** Records shown follows **
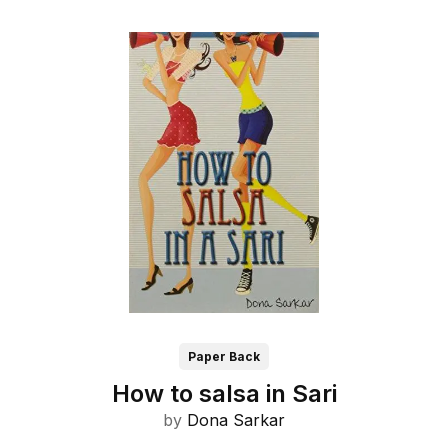
Paper Back
How to salsa in Sari
by
Dona Sarkar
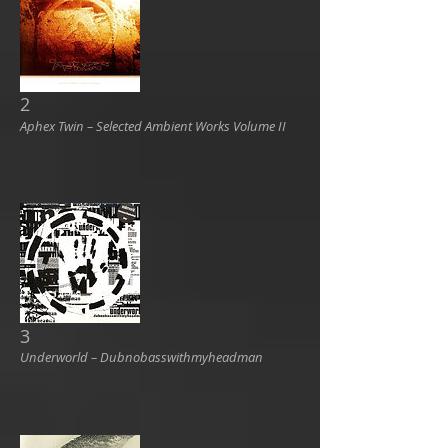
2
Aphex Twin ‎– Selected Ambient Works Volume II
3
Underworld ‎– Dubnobasswithmyheadman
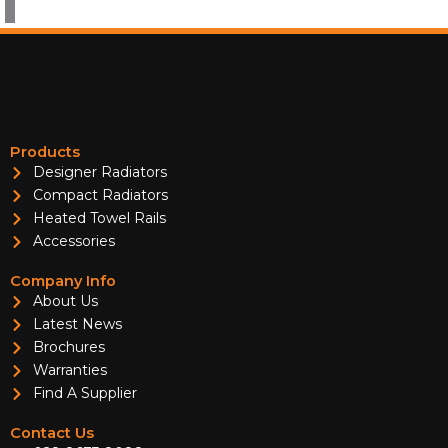
Products
Designer Radiators
Compact Radiators
Heated Towel Rails
Accessories
Company Info
About Us
Latest News
Brochures
Warranties
Find A Supplier
Contact Us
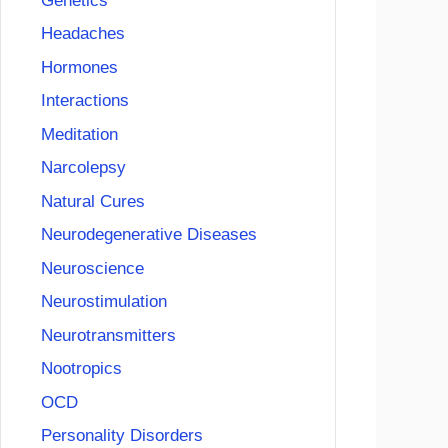
Genetics
Headaches
Hormones
Interactions
Meditation
Narcolepsy
Natural Cures
Neurodegenerative Diseases
Neuroscience
Neurostimulation
Neurotransmitters
Nootropics
OCD
Personality Disorders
** End of Records shown **
If a line of the material contains the word "Radiators", pick it out and copy it.

Designer Radiators
Compact Radiators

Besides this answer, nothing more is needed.